Fra gli altri momenti salienti, senza dubbio la performance di Martin Simpson (insieme al giovane Louis Campbell) che rilegge da par suo “Blues Run The Game” e “Angie”, pezzo dove è difficile non cadere nel già-sentito e che risulta invece fresco e
originale nella versione del chitarrista di Scunthorpe.
Poi il batterista indiano Sarathy Korwar, fresco vincitore dei Songlines Award per il suo splendido “Kalak”. Le sue versioni con flauto/sax e cello di “Black Swan” e “Osprey” hanno forse diviso il pubblico, ma per chi scrive hanno colto in pieno lo spirito della serata.
Sam Lee, ha deliziato il pubblico con una splendida versione a cappella di “BlackWater Side”, con le luci del teatro
spente, e con Bernard Butler (produttore del suo ultimo album) e Brigid Mae Power (che purtroppo per lei e per noi, non è Elizabeth Fraser che duetta con Sam nel disco) in “The Moon Shines Bright”.

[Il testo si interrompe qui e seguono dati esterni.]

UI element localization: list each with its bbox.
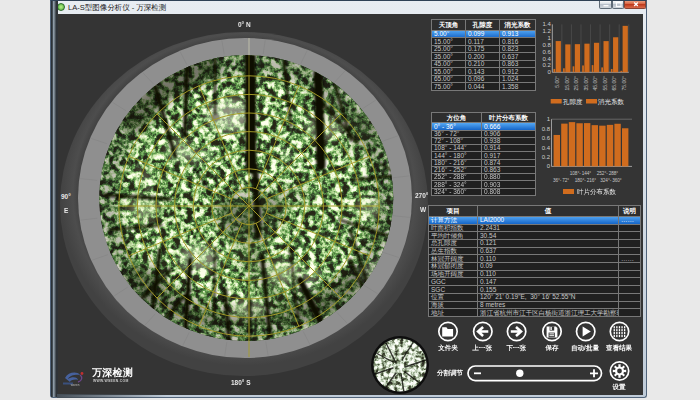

Poi il bel set di Kathryn Williams, con Martin Simpson in una “Needle of Death” che ha procurato qualche lacrima, e con l’onnipresente sempre ottimo Butler in “Crimson Moon”.
Deliziosi pure Jacqui McShee, Kevin Dempsey e Mike Piggott che hanno aperto e chiuso la serata fra il classico “I’ve Got a Feeling” e “O’er the Lonely Mountain” perla tratta dall’oscuro album dei “secondi Pentangle” “Think Of Tomorrow”.
Fra le cose meno riuscite, il trio di James Yorkston con Jon Thorne al contrabbasso e la cantante indiana Ranjana Chatak, penalizzati comunque da alcuni
problemi tecnici: la sua performance di “Sovay” e “High Germany” è sembrata sopra le righe e poco provata. Lo stesso si può dire per Steve Gunn, il geniale chitarrista-cantautore-produttore newyorkese, sembrato poco a suo agio nel duo con Brigid Mae Power, il cui timbro, che ricorda molto quello di Ann Briggs, non è riuscito a far decollare la pur splendida “Tell me What is True Love”.
A cucire i cambi palco e a presentare la serata, Stewart Lee, uno dei grandi stand-up comedian britannici, fan di lunga data di Bert che con gran classe ha intrattenuto i presenti con battute, gags e aneddoti, esilaranti e sempre di gran gusto.
In conclusione, una bella serata, ben allestita dal punto di vista sonoro e scenico e ben organizzata dalla Bert Jansch Foundation e dalla Earth Recordings. Nel banchetto le belle ristampe curate da questi ultimi e i due volumi di “Bert Transcribed”, le filologiche trascrizioni dei pezzi di Bert ad uso del fan ma anche del chitarrista più “nerd”.